Que tipo de escritor é o ChatGPT?

Chatbots têm sido criticados como ferramentas perfeitas para plágio. A verdade é mais surpreendente.

Cal Newport

Ilustração de Timo Lenzen

Na primavera passada, um estudante de pós-graduação em antropologia social — vamos chamá-lo de Chris — sentou-se em seu laptop e pediu ajuda ao ChatGPT com uma tarefa de redação. Ele colou alguns milhares de palavras, uma mistura de resumos e tópicos anotados, na caixa de texto que serve como interface do ChatGPT. "Aqui está a minha prova completa", escreveu ele. "Não edite, eu lhe direi o que fazer depois que você ler."

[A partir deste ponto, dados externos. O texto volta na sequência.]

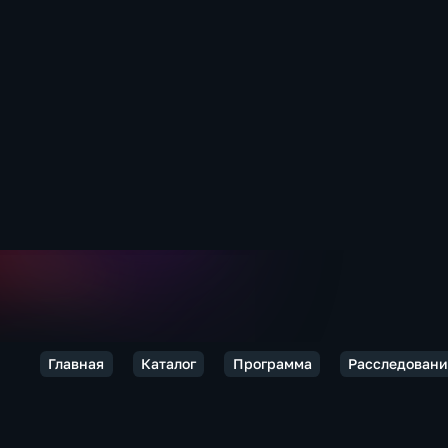
Главная
Каталог
Программа
Расследовани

Chris estava lidando com uma dissertação difícil sobre perspectivismo, que é o princípio antropológico de que a perspectiva de alguém molda inevitavelmente as observações que fazemos e o conhecimento que adquirimos. O ChatGPT perguntou a ele: "De quais tarefas específicas ou assistência você precisa com este conteúdo?" Chris colou um parágrafo do seu rascunho na caixa de texto. "Por favor, edite", ele digitou.

O ChatGPT retornou uma versão condensada e ligeiramente reformulada do parágrafo. A versão ajustada removeu o termo francês grande idée e americanizou a grafia britânica de "marginalização", mas, fora isso, não ficou claramente melhor. Logo, Chris desistiu de pedir ao ChatGPT para editar seu trabalho. Em vez disso, ele esboçou um trecho que queria adicionar ao artigo. "Por favor, escreva este parágrafo como achar melhor", ele instruiu.

A resposta foi forçada. "Quero que a linguagem seja viva, mas direta e objetiva", ele digitou. Mas o resultado ainda não estava totalmente correto. Ele disse ao ChatGPT: "Gostei disso, mas escreva um pouco mais como uma história. Não exagere."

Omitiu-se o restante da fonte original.